Chapter Nine
Isla
Lying in the dark, staring at the moonlight as it danced across the ripples in the ocean like it was kissing every one with ethereal beauty, I drew in a heavy breath of chilled air.
I hated the sanitized smell of the expensive hotel room as much as I hated the fact that I couldn’t sleep.
But what I really hated was the anxiety churning low in my belly.
I was back at that place.
The thick, murky waters of fear I couldn’t wade through fast enough to match my heart rate.
I told myself tomorrow didn’t matter. That no matter the outcome, it would be okay.
I had a plan, and I’d embraced acceptance years ago.
I was the memory, the dust, the blood, and the bones of every warrior that had come before me, and I would be that warrior now.
I would always be that warrior.
I had fought the fight. The scars of the battlefield ran through my veins. My soul now knew its place, and I had made my peace with this life. Nothing tomorrow, nothing my brother said, nothing anyone said would change my resolve.
Tonight, I breathed.
Today, I had lived.
Tomorrow, if it came, would be a gift.
That was who I was.
Isla. Warrior. Wanderer. Lover.
But I was no longer a fighter.
I didn’t have to be.
I had that choice.
So I chose this—lying on a soft bed, breathing the same air-conditioned luxury as my brother, and watching the moonlight dance.
A stealth shadow fell across the open bedroom doorway a bare fraction of a second before my brother’s frame filled it. “You’re not sleeping.”
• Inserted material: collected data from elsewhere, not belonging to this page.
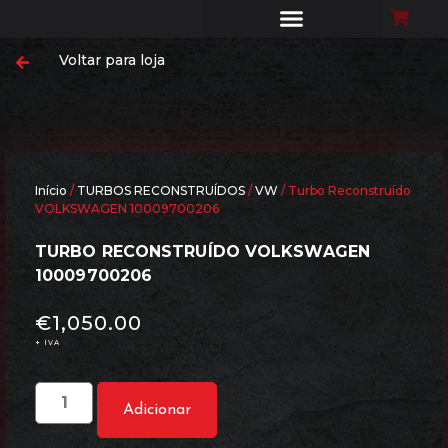
Voltar para loja
MONTE O SEU TURBO
LIMPEZA DE FILTRO DE PARTÍCULAS
CASES DE SUCESSO
DYNO EXPERIENCE
Início
/
TURBOS RECONSTRUÍDOS
/
VW
/ Turbo Reconstruído
VOLKSWAGEN 10009700206
TURBO RECONSTRUÍDO VOLKSWAGEN
10009700206
€
1,050.00
+ IVA
Adicionar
Deep without being toneless, quiet without being a whisper, I took a moment to digest my brother’s voice and the comfort of its familiarity when sometimes I didn’t think there was a single thing I knew about him anymore. “Neither are you.”
“I’m going for a run.”
Rolling onto my back, I glanced at him as the same soft moonlight that caressed the ocean’s waves fell across him in sharp angles of harshness.
“Give me a minute to get dressed. I’ll come with you.
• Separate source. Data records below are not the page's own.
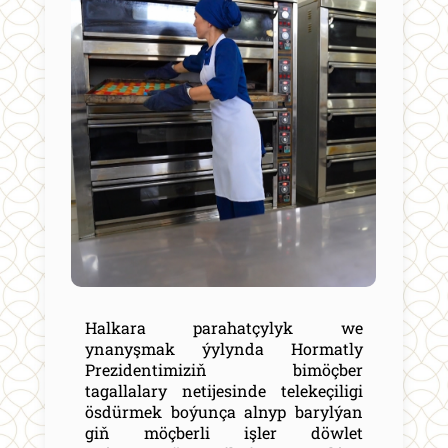
Halkara parahatçylyk we
ynanyşmak ýylynda Hormatly
Prezidentimiziň bimöçber
tagallalary netijesinde telekeçiligi
ösdürmek boýunça alnyp barylýan
giň möçberli işler döwlet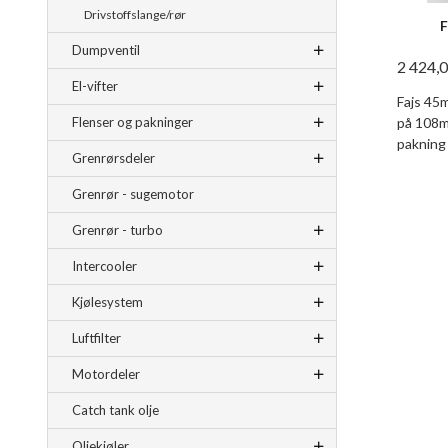
Drivstoffslange/rør
F
Dumpventil
2 424,
El-vifter
Fajs 45
på 108mm
Flenser og pakninger
pakning
Grenrørsdeler
Grenrør - sugemotor
Grenrør - turbo
Intercooler
Kjølesystem
Luftfilter
Motordeler
Catch tank olje
Oljekjøler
” I didn’t question why he was going for a run in the middle of the night.
How we grew up, the timing of any form of strength training was irrelevant.
“Stay.”
I was fast and had endurance, but not like him. We both knew I’d slow him down. Before tonight, before the past few years, that had never seemed to matter. Or maybe it always had, and I’d just told myself it didn’t. “Are you running the beach?”
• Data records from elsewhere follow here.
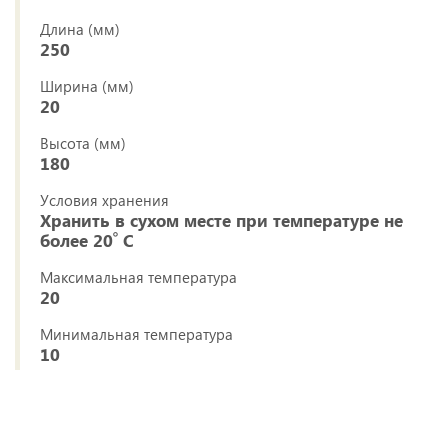
Длина (мм)
250
Ширина (мм)
20
Высота (мм)
180
Условия хранения
Хранить в сухом месте при температуре не
более 20ﹾ С
Максимальная температура
20
Минимальная температура
10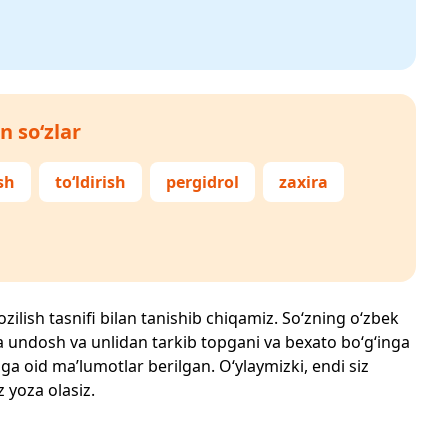
n so‘zlar
sh
to‘ldirish
pergidrol
zaxira
ozilish tasnifi bilan tanishib chiqamiz. So‘zning o‘zbek
echta undosh va unlidan tarkib topgani va bexato bo‘g‘inga
ga oid ma’lumotlar berilgan. O‘ylaymizki, endi siz
z yoza olasiz.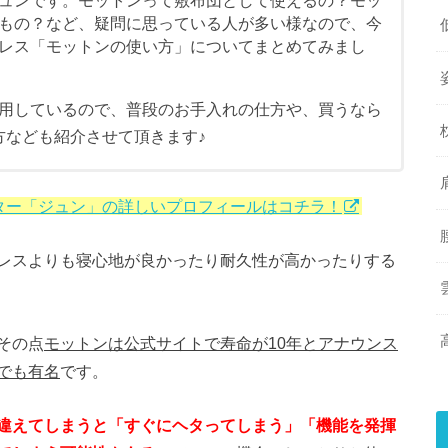
ュンです。モットンって敷布団として使えるの？モッ
もの？など、疑問に思っている人が多い様なので、今
レス「モットンの使い方」についてまとめてみまし
用しているので、普段のお手入れの仕方や、買うなら
方なども紹介させて頂きます♪
ター「ジュン」の詳しいプロフィールはコチラ！
レスよりも寝心地が良かったり耐久性が高かったりする
その点
モットンは公式サイトで寿命が10年とアナウンス
でも有名
です。
違えてしまうと「すぐにヘタってしまう」「機能を発揮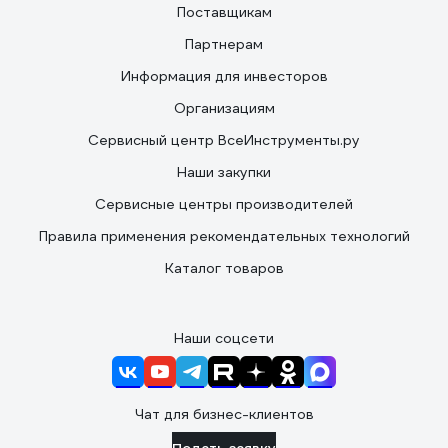
Поставщикам
Партнерам
Информация для инвесторов
Организациям
Сервисный центр ВсеИнструменты.ру
Наши закупки
Сервисные центры производителей
Правила применения рекомендательных технологий
Каталог товаров
Наши соцсети
Чат для бизнес-клиентов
“Rest, Isla.” With so slight a movement, I almost missed it, he set something thin and small on the dresser just inside the room. “I’ll be back in an hour.”
Just like that, as if he were a whisper of smoke, my brother was gone.
If it weren’t for the whoosh of the elevator doors opening a moment later, I wouldn’t have heard him leave.
Already out of bed, with a single glance at the bedside clock, I ignored the room card key he’d left and moved to the window.
But I didn’t stand directly in front of it.
Off to the side, mostly hidden behind the blackout curtains I couldn’t imagine anyone wanting to use, I took up a stealth position.
Then I watched.
I scanned the pool area. I counted down the number of seconds I thought it would take to get from the lobby to the neat row of empty cabanas. I looked out across the gardens that separated the sand from the hotel’s terrace, and I watched.
I watched the beach, all the paths to it, and every inch of the hotel’s grounds that I could see from my vantage point.
My brother never appeared.
Twenty minutes later, I retreated to the giant, soft bed.
Two hours later, my eyes were drooping, and he still wasn’t back.
Wondering if I knew my brother at all, I fell asleep.